Menariknya, peristiwa ini justru memperbaiki hubungan antara
Herodes dan Pilatus yang sebelumnya bermusuhan (Luk. 23:12). Sebuah ironi
sejarah: dua penguasa yang bersatu bukan karena kebenaran, tetapi karena
kompromi atas ketidakadilan.
Kisah Pilatus dan Herodes adalah cermin dari dinamika
kekuasaan yang rapuh. Mereka memiliki otoritas, tetapi tidak memiliki keberanian
moral. Mereka tahu kebenaran, tetapi tidak membelanya. Mereka memegang palu
keadilan, tetapi membiarkan suara massa menentukan nasib seorang tak bersalah.
Sebagai aktivis kerasulan awam, saya percaya bahwa Gereja
dipanggil untuk menjadi suara profetik di tengah dunia yang sering kali
menyerupai pengadilan Pilatus: gaduh, manipulatif, dan penuh kompromi. Kita
dipanggil untuk membela yang lemah, menyuarakan kebenaran, dan menolak tunduk
pada tekanan yang mengorbankan nilai-nilai Injil.

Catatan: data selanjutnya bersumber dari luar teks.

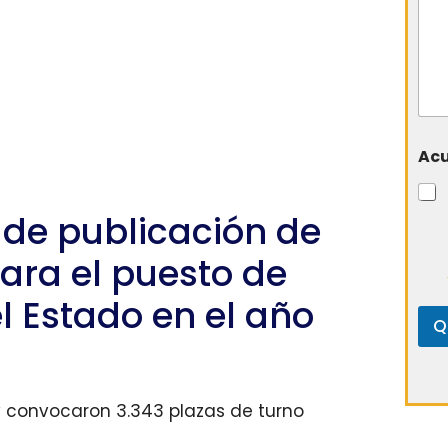
Ac
 de publicación de
ara el puesto de
l Estado en el año
Q
y convocaron 3.343 plazas de turno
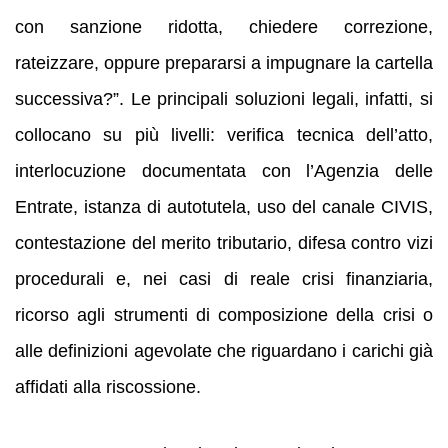
con sanzione ridotta, chiedere correzione,
rateizzare, oppure prepararsi a impugnare la cartella
successiva?”. Le principali soluzioni legali, infatti, si
collocano su più livelli: verifica tecnica dell’atto,
interlocuzione documentata con l’Agenzia delle
Entrate, istanza di autotutela, uso del canale CIVIS,
contestazione del merito tributario, difesa contro vizi
procedurali e, nei casi di reale crisi finanziaria,
ricorso agli strumenti di composizione della crisi o
alle definizioni agevolate che riguardano i carichi già
affidati alla riscossione.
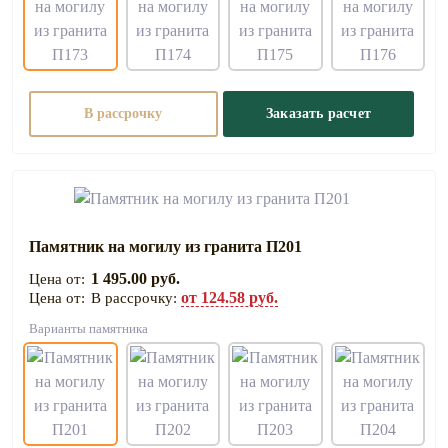
В рассрочку
Заказать расчет
Памятник на могилу из гранита П201
1 495.00 руб.
от 124.58 руб.
В рассрочку:
Варианты памятника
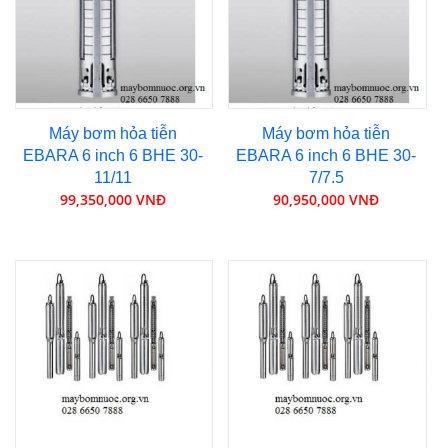
Máy bơm hỏa tiễn
Máy bơm hỏa tiễn
EBARA 6 inch 6 BHE 30-
EBARA 6 inch 6 BHE 30-
11/11
7/7.5
99,350,000 VNĐ
90,950,000 VNĐ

Dalam setiap zaman, selalu ada Pilatus dan Herodes baru:
pemimpin yang tahu kebenaran tetapi memilih diam; masyarakat yang lebih suka
Barabas daripada Yesus; sistem yang lebih peduli pada stabilitas daripada
keadilan.
Pertanyaannya: di mana kita berdiri? Apakah kita berani
menjadi suara yang berbeda, meski tidak populer? Apakah kita siap menanggung
risiko demi membela yang benar?
Yesus disalibkan bukan karena Ia bersalah, tetapi karena
terlalu banyak orang yang memilih diam. Maka, marilah kita belajar dari sejarah
ini. Jangan biarkan kekuasaan, kenyamanan, atau ketakutan membungkam suara hati
nurani kita.
#pilatusdanherodes #keadilanyangterkorbankan #kerasulanawam #imandankebenaran #yesusdisalibkan #gerejayangbersuara #mewartakankasihallah #katolikaktif #salibdankeadilan #refleksipaskah
Tindakan Pilatus menyerahkan Yesus untuk disalib sudah menjadi kisah masa lalu. Namun tindakannya itu membawa dampak luas yaitu menimbulkan ajaran yang menjadi pondasi suatu agama ( Kristen ) yang kemudian diyakini oleh ribuan juta orang. Karena dengan Yesus disalib sampai mati dipercaya menyelamatkan manusia dari dosa.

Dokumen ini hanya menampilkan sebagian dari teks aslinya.